Google Noticias crée une véritable valeur pour ces publications en dirigeant le trafic des utilisateurs vers leurs sites web, ce qui les aide en même temps à générer des revenus publicitaires.  

 

Suite à l'adoption de la réforme de la Loi sur le droit d'auteur, nous avons dû fermer le service Google Noticias en Espagne. Cette nouvelle législation oblige n'importe quelle publication espagnole, qu'elle le veuille ou non, à percevoir des droits pour des services comme Google Noticias dès lors qu'ils montrent le plus petit fragment de ses articles. Etant donné que Google Noticias est un service qui ne génère pas de revenus (nous ne montrons pas de publicité sur le site web), cette nouvelle approche est tout simplement insoutenable.

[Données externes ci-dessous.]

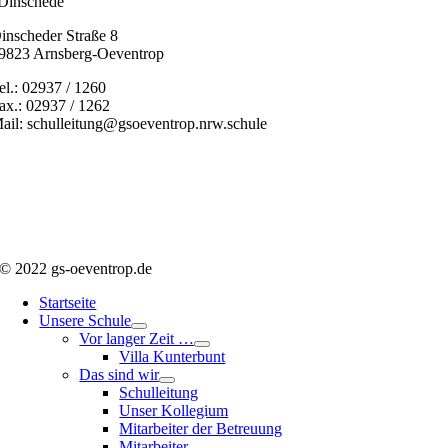
Dinschede“
inscheder Straße 8
9823 Arnsberg-Oeventrop
el.: 02937 / 1260
ax.: 02937 / 1262
ail: schulleitung@gsoeventrop.nrw.schule
© 2022 gs-oeventrop.de
Startseite
Unsere Schule
Vor langer Zeit …
Villa Kunterbunt
Das sind wir
Schulleitung
Unser Kollegium
Mitarbeiter der Betreuung
Mitarbeiter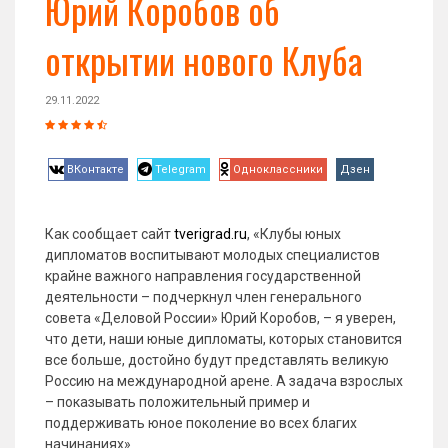
Юрий Коробов об
открытии нового Клуба
29.11.2022
ВКонтакте
Telegram
Одноклассники
Дзен
Как сообщает сайт
tverigrad.ru
, «Клубы юных
дипломатов воспитывают молодых специалистов
крайне важного направления государственной
деятельности – подчеркнул член генерального
совета «Деловой России» Юрий Коробов, – я уверен,
что дети, наши юные дипломаты, которых становится
все больше, достойно будут представлять великую
Россию на международной арене. А задача взрослых
– показывать положительный пример и
поддерживать юное поколение во всех благих
начинаниях»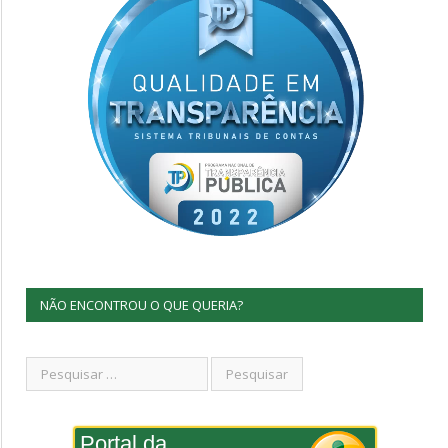
NÃO ENCONTROU O QUE QUERIA?
Portal da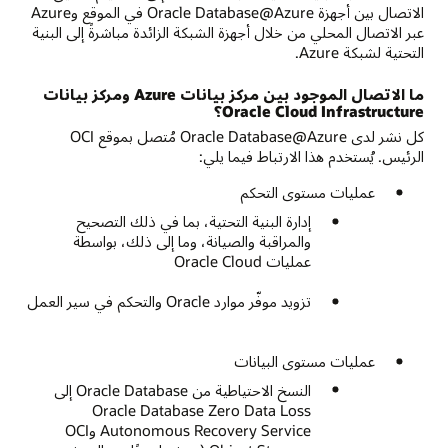
الاتصال بين أجهزة Oracle Database@Azure في الموقع وAzure
عبر الاتصال المحلي من خلال أجهزة الشبكة الزائدة مباشرةً إلى البنية
التحتية لشبكة Azure.
ما الاتصال الموجود بين مركز بيانات Azure ومركز بيانات
Oracle Cloud Infrastructure؟
كل نشر لدى Oracle Database@Azure مُتصل بموقع OCI
الرئيس. يُستخدم هذا الارتباط فيما يلي:
عمليات مستوى التحكم
إدارة البنية التحتية، بما في ذلك التصحيح
والمراقبة والصيانة، وما إلى ذلك، بواسطة
عمليات Oracle Cloud
تزويد موفّر موارد Oracle والتحكم في سير العمل
عمليات مستوى البيانات
النسخ الاحتياطية من Oracle Database إلى
Oracle Database Zero Data Loss
Autonomous Recovery Service وOCI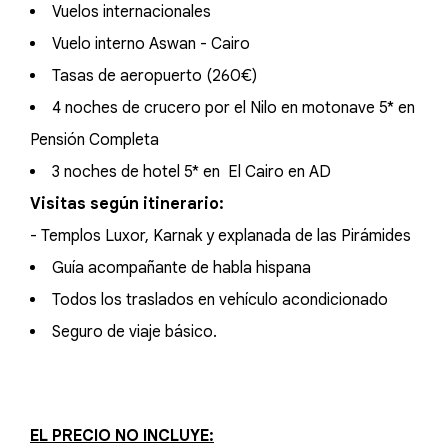
Vuelos internacionales
Vuelo interno Aswan - Cairo
Tasas de aeropuerto (260€)
4 noches de crucero por el Nilo en motonave 5* en
Pensión Completa
3 noches de hotel 5* en El Cairo en AD
Visitas según itinerario:
- Templos Luxor, Karnak y explanada de las Pirámides
Guía acompañante de habla hispana
Todos los traslados en vehículo acondicionado
Seguro de viaje básico.
EL PRECIO NO INCLUYE: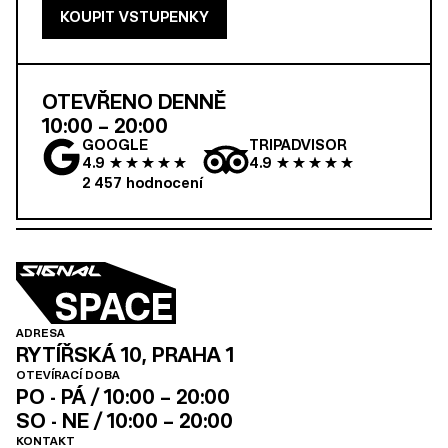
KOUPIT VSTUPENKY
OTEVŘENO DENNĚ
10:00 – 20:00
GOOGLE
TRIPADVISOR
4.9
4.9
2 457
hodnocení
ADRESA
RYTÍŘSKÁ 10, PRAHA 1
OTEVÍRACÍ DOBA
PO - PÁ / 10:00 – 20:00
SO - NE / 10:00 – 20:00
KONTAKT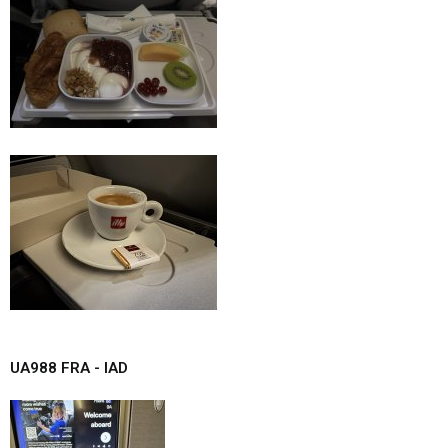
UA988 FRA - IAD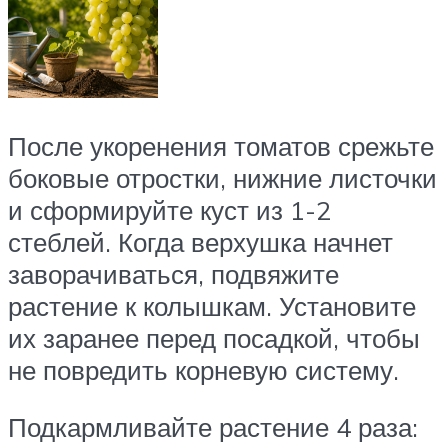
После укоренения томатов срежьте
боковые отростки, нижние листочки
и сформируйте куст из 1-2
стеблей. Когда верхушка начнет
заворачиваться, подвяжите
растение к колышкам. Установите
их заранее перед посадкой, чтобы
не повредить корневую систему.
Подкармливайте растение 4 раза:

Depuis Google, nous allons continuer à maintenir notre engagement à aider et travailler avec le secteur de l'information, comme avec nos milliers de partenaires à travers le monde, y compris en Espagne, pour les aider à augmenter leur lectorat et les recettes sur Internet

 

Une tendance à légiférer en Europe... sauf en France

 

Cette fois, on ne parle plus de «déréférencer» des articles comme en Allemagne ou en Belgique, mais carrément d’arrêter un service.  A travers Google Actualités, le moteur utilise en effet de courts extraits d’articles dont il reproduit le titre, une photo et trois lignes de texte.

 

Faut-il faire payer Google? Jusqu’à présent, aucune contrepartie financière n’était versée aux médias en Espagne. Avec son agrégateur d’actualités sans publicité, et à condition que les internautes ne se contentent pas des trois lignes de texte, Google Actualités oriente l’audience vers les sites de presse. Faut-il lui tenir tête au risque d’être écarté? C’est le dilemme auxquels sont confrontés les éditeurs de presse,  sachant que le moteur de recherche, au global, apporterait 25% à 40% des audiences de leurs sites.

 

C’est pourquoi le législateur espagnol a choisi de soumettre Google, comme tous les agrégateurs, à l’obligation de rémunérer les contenus. La question qui se pose maintenant est de savoir si l’on peut faire plier Google, si l’on peut exiger une contribution de ce géant mondialisé, ou s’il ne peut pas y avoir de réponse nationale.

 

En France, les éditeurs de presse ont fait le choix de pactiser avec Google en signant un accord à l'Elysée, en février 2013, de façon à bénéficier d’un fonds relativement modeste de 60 millions d’euros pour soutenir des projets de presse innovants. Le gouvernement français a de même renoncé à taxer les géants du Web pour leur optimisation fiscale, à la différence du Royaume-Uni qui vient d’annoncer une taxe Google à ce sujet.

 

Mais, s’agissant de la propriété intellectuelle, la tendance en Europe est plutôt d’en passer par le législateur. En Italie, où un recours a été déposé pour connaître les revenus publicitaires de Google, la préférence va ainsi à une loi ad hoc.

 

En Allemagne, la loi a été votée cet été, et Google a réagi en pénalisant plus de 200 médias dont il ne fait plus apparaître que les titres des articles, sans photo ni texte de présentation. Le groupe Axel Springer, chef de file de la coalition des éditeurs allemands, a dû faire machine arrière après avoir perdu 40% de ses audiences. 

 

En Belgique, les éditeurs ont été les premiers à engager un bras de fer en portant plainte. Ils ont obtenu gain de cause en 2011, ce qui a amené Google à déréférencer les éditeurs belges... qui ont finalement transigé avec un accord commercial.

 

On le voit, le rapport de forces est toujours déséquilibré en faveur du premier des agrégateurs. Seuls les éditeurs de presse brésiliens se félicitent par la voix de l'Association nationale des journaux qui regroupe 154 quotidiens: plus d’un an après avoir été déréférencés, ils estimaient qu’ils n’auraient perdu que 5% de leur audience. Et que les extraits d’articles présentés par Google réduisaient, en réalité, leurs chances d’augmenter le trafic sur leur propre site.